▸ TASK
Using the material that follows, output exactly the lines from the one containing "eng (907, 25)" through the one containing "[Advertisement] (245, 218)", with both ends kept.

▸ PROVIDED RECORDS

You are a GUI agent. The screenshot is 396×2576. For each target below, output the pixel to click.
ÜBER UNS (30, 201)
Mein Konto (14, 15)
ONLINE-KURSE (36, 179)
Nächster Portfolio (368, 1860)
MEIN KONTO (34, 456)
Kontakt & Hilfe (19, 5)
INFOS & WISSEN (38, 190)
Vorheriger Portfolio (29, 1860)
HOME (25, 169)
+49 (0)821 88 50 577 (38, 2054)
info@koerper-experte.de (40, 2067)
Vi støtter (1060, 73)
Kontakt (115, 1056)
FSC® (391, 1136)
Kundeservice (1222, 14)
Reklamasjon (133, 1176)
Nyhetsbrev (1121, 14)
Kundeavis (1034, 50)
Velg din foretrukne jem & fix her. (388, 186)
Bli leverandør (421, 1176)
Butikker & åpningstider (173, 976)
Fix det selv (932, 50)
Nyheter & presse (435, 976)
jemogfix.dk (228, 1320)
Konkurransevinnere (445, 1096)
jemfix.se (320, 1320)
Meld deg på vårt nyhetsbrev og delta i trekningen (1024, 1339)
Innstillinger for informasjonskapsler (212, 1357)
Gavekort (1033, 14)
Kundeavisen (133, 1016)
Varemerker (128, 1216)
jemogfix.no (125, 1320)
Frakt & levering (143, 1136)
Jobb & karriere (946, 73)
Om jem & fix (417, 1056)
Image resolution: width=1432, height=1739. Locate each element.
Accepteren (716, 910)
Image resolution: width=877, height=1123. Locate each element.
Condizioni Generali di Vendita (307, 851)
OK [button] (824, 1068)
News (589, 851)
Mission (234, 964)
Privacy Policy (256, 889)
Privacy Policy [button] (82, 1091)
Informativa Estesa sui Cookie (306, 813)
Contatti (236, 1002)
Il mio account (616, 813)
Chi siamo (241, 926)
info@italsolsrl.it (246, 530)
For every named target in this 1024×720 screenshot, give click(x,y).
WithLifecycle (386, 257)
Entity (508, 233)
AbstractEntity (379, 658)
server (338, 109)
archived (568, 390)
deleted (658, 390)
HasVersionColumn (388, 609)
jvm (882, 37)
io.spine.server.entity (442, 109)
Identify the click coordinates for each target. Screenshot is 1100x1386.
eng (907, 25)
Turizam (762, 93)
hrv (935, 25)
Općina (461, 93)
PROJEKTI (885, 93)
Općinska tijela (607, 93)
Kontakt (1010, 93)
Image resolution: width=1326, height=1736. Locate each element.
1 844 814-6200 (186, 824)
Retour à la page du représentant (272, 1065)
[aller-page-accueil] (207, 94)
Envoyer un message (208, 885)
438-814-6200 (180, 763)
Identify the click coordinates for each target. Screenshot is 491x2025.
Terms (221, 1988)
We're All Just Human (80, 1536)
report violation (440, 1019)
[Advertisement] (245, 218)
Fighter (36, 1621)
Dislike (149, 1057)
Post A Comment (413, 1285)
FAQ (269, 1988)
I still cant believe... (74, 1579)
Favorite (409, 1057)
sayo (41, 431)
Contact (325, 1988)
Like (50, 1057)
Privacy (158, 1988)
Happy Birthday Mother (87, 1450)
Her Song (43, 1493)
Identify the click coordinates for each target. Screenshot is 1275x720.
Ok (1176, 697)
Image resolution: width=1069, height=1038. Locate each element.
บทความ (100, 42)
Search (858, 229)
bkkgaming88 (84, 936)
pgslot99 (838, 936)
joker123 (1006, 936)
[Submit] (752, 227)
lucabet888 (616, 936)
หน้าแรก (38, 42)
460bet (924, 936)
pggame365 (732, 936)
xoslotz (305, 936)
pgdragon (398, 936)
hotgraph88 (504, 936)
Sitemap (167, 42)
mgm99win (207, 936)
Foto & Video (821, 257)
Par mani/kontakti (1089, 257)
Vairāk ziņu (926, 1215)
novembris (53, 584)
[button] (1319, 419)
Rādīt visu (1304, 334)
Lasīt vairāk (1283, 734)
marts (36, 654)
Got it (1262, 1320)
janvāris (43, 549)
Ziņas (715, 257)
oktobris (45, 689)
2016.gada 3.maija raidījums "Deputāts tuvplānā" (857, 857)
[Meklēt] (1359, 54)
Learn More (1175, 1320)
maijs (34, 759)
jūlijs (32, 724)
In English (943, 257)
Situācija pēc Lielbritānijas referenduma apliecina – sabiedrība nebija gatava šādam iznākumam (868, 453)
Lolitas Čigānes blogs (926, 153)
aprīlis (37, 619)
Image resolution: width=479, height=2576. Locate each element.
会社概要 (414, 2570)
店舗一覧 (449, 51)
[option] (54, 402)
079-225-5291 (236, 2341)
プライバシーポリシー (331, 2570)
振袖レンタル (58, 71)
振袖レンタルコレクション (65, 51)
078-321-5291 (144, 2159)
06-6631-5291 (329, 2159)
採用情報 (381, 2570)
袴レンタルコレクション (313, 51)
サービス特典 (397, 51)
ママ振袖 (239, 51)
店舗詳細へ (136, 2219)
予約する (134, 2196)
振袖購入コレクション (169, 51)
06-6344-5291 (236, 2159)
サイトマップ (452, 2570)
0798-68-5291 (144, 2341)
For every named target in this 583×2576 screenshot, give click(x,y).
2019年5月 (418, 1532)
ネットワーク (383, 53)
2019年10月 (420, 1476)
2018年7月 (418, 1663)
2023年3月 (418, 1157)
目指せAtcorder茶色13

▸ EXERCISE ANSWER
eng (907, 25)
Turizam (762, 93)
hrv (935, 25)
Općina (461, 93)
PROJEKTI (885, 93)
Općinska tijela (607, 93)
Kontakt (1010, 93)
Image resolution: width=1326, height=1736. Locate each element.
1 844 814-6200 (186, 824)
Retour à la page du représentant (272, 1065)
[aller-page-accueil] (207, 94)
Envoyer un message (208, 885)
438-814-6200 (180, 763)
Identify the click coordinates for each target. Screenshot is 491x2025.
Terms (221, 1988)
We're All Just Human (80, 1536)
report violation (440, 1019)
[Advertisement] (245, 218)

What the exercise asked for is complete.